Work task:
Copy the records word for word, omitting all pictures.
Top of Exercise inputs
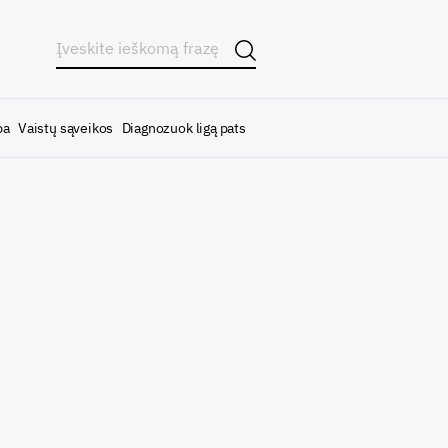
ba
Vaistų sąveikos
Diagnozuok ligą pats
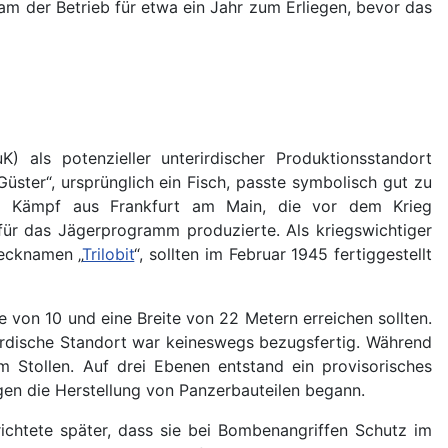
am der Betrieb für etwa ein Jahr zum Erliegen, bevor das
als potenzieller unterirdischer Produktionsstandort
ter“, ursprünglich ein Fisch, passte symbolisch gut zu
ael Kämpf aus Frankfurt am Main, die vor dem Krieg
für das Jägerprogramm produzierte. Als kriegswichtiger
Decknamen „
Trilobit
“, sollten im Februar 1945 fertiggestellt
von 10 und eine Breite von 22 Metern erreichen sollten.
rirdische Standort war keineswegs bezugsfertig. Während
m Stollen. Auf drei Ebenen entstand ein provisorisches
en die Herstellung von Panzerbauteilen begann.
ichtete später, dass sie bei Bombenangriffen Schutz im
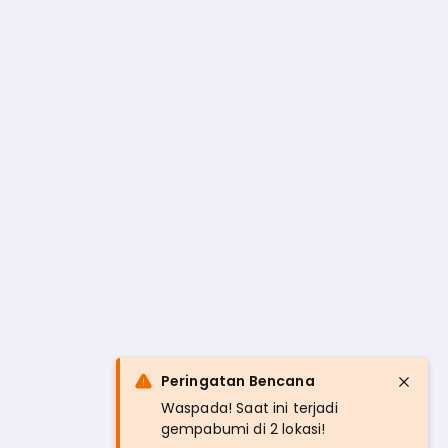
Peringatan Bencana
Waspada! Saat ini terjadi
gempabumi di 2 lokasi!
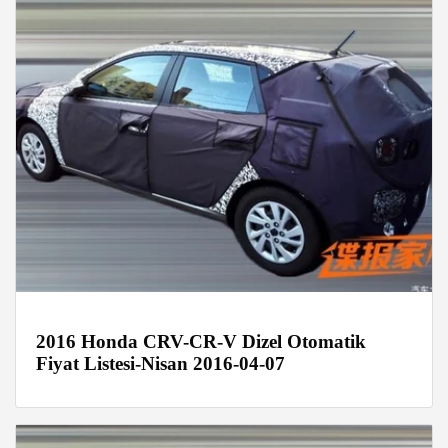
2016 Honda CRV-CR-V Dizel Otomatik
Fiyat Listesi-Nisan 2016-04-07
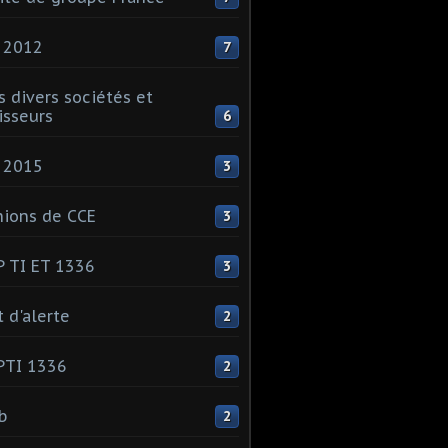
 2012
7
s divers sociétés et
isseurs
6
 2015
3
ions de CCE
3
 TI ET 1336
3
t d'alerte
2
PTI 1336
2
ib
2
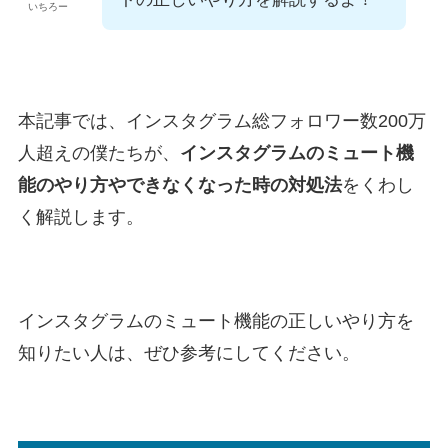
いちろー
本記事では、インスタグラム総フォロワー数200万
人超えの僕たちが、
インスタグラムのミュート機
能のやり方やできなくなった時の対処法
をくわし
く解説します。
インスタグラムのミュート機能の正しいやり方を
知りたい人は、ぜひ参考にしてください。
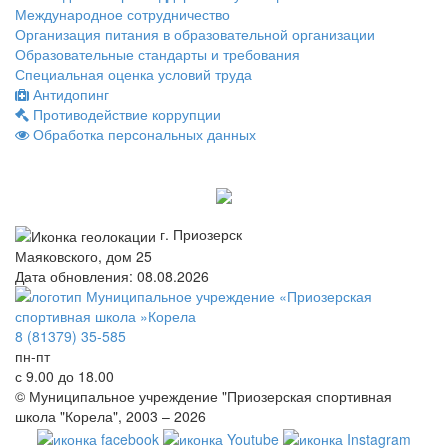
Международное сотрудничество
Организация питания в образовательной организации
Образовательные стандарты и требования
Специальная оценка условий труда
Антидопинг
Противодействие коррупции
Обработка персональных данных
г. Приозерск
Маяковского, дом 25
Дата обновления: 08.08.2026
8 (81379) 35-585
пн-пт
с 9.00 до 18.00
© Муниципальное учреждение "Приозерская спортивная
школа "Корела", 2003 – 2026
Bottom of Exercise inputs
Solution to this task:
ba
Vaistų sąveikos
Diagnozuok ligą pats
am der Betrieb für etwa ein Jahr zum Erliegen, bevor das
als potenzieller unterirdischer Produktionsstandort
ter“, ursprünglich ein Fisch, passte symbolisch gut zu
ael Kämpf aus Frankfurt am Main, die vor dem Krieg
für das Jägerprogramm produzierte. Als kriegswichtiger
Decknamen „
Trilobit
“, sollten im Februar 1945 fertiggestellt
von 10 und eine Breite von 22 Metern erreichen sollten.
rirdische Standort war keineswegs bezugsfertig. Während
m Stollen. Auf drei Ebenen entstand ein provisorisches
en die Herstellung von Panzerbauteilen begann.
ichtete später, dass sie bei Bombenangriffen Schutz im
Peringatan Bencana
Waspada! Saat ini terjadi
gempabumi di 2 lokasi!
2016 Honda CRV-CR-V Dizel Otomatik
Fiyat Listesi-Nisan 2016-04-07
 2012
7
s divers sociétés et
isseurs
6
 2015
3
ions de CCE
3
 TI ET 1336
3
t d'alerte
2
PTI 1336
2
ib
2
いちろー
本記事では、インスタグラム総フォロワー数200万
人超えの僕たちが、
インスタグラムのミュート機
能のやり方やできなくなった時の対処法
をくわし
く解説します。
インスタグラムのミュート機能の正しいやり方を
知りたい人は、ぜひ参考にしてください。
Международное сотрудничество
Организация питания в образовательной организации
Образовательные стандарты и требования
Специальная оценка условий труда
Антидопинг
Противодействие коррупции
Обработка персональных данных
г. Приозерск
Маяковского, дом 25
Дата обновления: 08.08.2026
8 (81379) 35-585
пн-пт
с 9.00 до 18.00
© Муниципальное учреждение "Приозерская спортивная
школа "Корела", 2003 – 2026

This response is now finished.